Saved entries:
=== Begin Enclosure ===

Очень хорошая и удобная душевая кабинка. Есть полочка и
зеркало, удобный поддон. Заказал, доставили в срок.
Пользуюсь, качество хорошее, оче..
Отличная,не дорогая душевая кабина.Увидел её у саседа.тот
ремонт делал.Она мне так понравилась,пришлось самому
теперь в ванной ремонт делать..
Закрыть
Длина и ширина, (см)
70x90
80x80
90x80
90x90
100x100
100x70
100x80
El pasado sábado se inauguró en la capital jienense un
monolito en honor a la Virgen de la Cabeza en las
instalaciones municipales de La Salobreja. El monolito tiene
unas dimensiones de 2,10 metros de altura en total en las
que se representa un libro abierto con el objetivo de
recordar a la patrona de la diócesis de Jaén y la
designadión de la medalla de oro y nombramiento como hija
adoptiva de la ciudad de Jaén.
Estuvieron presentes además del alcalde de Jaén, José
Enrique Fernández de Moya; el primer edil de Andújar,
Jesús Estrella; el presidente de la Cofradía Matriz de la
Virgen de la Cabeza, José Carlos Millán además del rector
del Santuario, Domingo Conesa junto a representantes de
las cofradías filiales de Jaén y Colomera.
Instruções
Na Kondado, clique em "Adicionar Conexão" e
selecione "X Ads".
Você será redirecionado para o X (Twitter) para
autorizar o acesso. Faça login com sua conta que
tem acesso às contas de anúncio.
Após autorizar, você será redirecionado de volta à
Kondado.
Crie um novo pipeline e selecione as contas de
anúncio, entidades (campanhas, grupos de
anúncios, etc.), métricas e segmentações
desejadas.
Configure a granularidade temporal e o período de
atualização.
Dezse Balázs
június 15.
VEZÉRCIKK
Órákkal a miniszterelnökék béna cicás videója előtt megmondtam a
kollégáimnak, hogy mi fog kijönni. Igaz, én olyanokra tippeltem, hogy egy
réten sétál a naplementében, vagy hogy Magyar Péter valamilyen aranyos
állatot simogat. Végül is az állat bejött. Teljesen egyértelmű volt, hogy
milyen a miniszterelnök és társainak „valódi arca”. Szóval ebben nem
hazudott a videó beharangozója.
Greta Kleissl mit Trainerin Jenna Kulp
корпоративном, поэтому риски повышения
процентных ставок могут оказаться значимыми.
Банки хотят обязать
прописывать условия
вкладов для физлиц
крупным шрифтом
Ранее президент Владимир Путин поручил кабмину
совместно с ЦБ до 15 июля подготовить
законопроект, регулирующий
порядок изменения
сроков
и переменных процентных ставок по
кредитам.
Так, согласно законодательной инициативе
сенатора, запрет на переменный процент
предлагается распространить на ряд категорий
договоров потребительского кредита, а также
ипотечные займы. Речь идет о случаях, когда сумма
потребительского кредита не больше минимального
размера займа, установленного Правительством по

=== End Enclosure ===

WORK TASK: From the records above, retype only the lines starting at the line that contains "instalaciones municipales de" and ending at the line that contains "las cofradías filiales de Jaén y Colomera.", both included.

RESULT OF THIS TASK:
instalaciones municipales de La Salobreja. El monolito tiene
unas dimensiones de 2,10 metros de altura en total en las
que se representa un libro abierto con el objetivo de
recordar a la patrona de la diócesis de Jaén y la
designadión de la medalla de oro y nombramiento como hija
adoptiva de la ciudad de Jaén.
Estuvieron presentes además del alcalde de Jaén, José
Enrique Fernández de Moya; el primer edil de Andújar,
Jesús Estrella; el presidente de la Cofradía Matriz de la
Virgen de la Cabeza, José Carlos Millán además del rector
del Santuario, Domingo Conesa junto a representantes de
las cofradías filiales de Jaén y Colomera.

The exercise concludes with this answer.